Former state senator Jerry Howard of Dexter said many women in the Bootheel get little pre-natal care. There's little in the way of preventive health care in rural areas, he said.

Lack of health insurance remains a major problem, he said.

"We continue to have a high population of under-insured and uninsured, with black males and the unemployed topping the list," Howard said.

The foundation began accepting grant applications on Saturday and plans to award its first grants as early as September. In all, the foundation plans to hand out $20 million in grants this year, said Dr. James Kimmey, foundation president.

Kimmey said the foundation staff plans to monitor closely how the grant money is spent.

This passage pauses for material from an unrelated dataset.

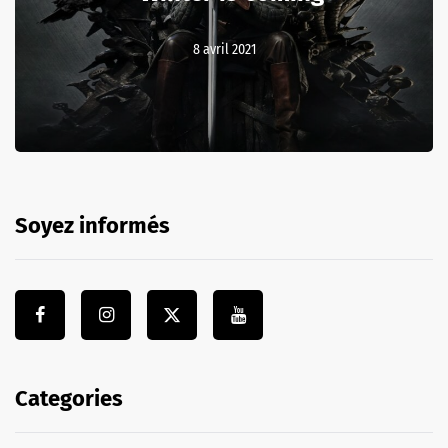
8 avril 2021
Soyez informés
Categories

William Darrell Jean, chief operating officer for Pemiscot Memorial Health Systems in Hayti, Mo., wants some of that money. He didn't say how much.

Pemiscot Memorial, a non-profit venture, operates a hospital in Hayti and four rural health clinics serving residents in Pemiscot, New Madrid and Dunklin counties.

Jean said 90 percent of patients admitted to his hospital are elderly, poor or disabled. The hospital wrote off $2.4 million in uncompensated medical care over the past year.

The hospital delivers about 200 babies a year. Eighty percent are born to unwed mothers, he said.

The hospital, he said, is the medical system of last resort for poverty stricken residents who have nowhere else to turn.

But Jean said that without added funding, the hospital will continue to struggle to recruit doctors and nurses to an area that desperately needs medical care.